Optimizing C++/General optimization techniques/Other techniques

Query cursor

edit

Instead of defining a function that returns a collection (aka snapshot), define a function that returns an iterator (aka cursor or dynaset), with which you can generate or possibly change the required data.

This technique is particularly useful for database queries, but is applicable also to internal data structures.

Let's assume you have a collection (or a set of collections) encapsulated in a class. Such class exposes one or more member functions to extract (or filter) a subset from such collection.

A way to get it is to construct a new collection, to copy the extracted data into it, and to return such collection. In the database jargon, such collection is called snapshot.

This technique is effective but inefficient, as the allocation and copy of the snapshot takes a lot of time and a lot of storage space. In addition, it has the shortcoming that, until all the data has been extracted, you cannot proceed to process the already extracted data.

Here is an equivalent but more efficient technique.

The query function returns an iterator. In database jargon, such iterator is called cursor or dynaset. The caller uses such iterator to extract, one at a time, the data filtered, and possibly to change them.

Notice that this solution is not exactly equivalent, as if during the iterator use the collection is changed by another function call, possibly coming from another thread, it may happen that the iterator is invalidated, or just that the filtered collection do not corresponds to the specified criteria. Therefore, you can apply this technique only when you are sure that the underlying collection is not changed in any way, except by the iterator itself, during the whole life of the iterator.

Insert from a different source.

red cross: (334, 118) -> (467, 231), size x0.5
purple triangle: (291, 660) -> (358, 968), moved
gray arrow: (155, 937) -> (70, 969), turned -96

This technique is independent of the programming language, as the iterator concept is an abstract design pattern.

edit

If you have to do many searches in a rarely changed collection, instead of using a search tree or a hash table, you can get a speed up if you put the data in an array, sort the array, and do binary searches on it.

A binary search on an array has logarithmic complexity, like search trees, but has the advantage of compactness and locality of reference typical of arrays.

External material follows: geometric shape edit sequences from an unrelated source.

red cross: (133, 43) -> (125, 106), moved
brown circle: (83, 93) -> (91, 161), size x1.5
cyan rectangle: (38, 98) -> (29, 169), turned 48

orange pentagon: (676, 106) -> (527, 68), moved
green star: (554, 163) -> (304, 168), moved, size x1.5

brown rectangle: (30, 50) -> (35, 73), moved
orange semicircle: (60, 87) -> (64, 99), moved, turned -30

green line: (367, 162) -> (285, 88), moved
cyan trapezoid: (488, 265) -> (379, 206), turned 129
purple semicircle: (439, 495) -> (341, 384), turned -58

If the array is changed, this algorithm may still be competitive, as long as the changes are much less frequent than searches.

If every collection change consists in very few insertions or changes or deletions of elements, it is better to shift the array at every change operation. Instead, if a collection change is more bulky, it is better to recreate and sort the whole array.

In C++, if the array length is not a compile-time constant, use a vector.

Singly-linked lists

edit

If for a list you don't need bidirectional iterators, you don't need to insert elements at the end or before the current element, and you don't need to know how many elements there are in the list, use a singly-linked list, instead of a doubly-linked list.

Such container, although it has many shortcomings, occupies less space and it is faster.

Typically, the heading of a doubly-linked list contains a pointer to the head of the list, a pointer to the back, and the counter of elements, while the heading of a singly-linked list contains only a pointer to the head of the list. In addition, typically, every node of a doubly-linked list contains a pointer to the previous node and a pointer to the next node, while every node of a singly-linked list contains only a pointer to the next node. At last, every element insertion into a doubly-linked list must update four pointers and increment a counter, while every element insertion into a singly-linked list must only update two pointers.

In the C++ standard library, the std::list container is implemented by a doubly-linked list. The slist container, non-standard but available in various libraries, and the forward_list container, that will be in C++11 standard library, are implemented by singly-linked lists.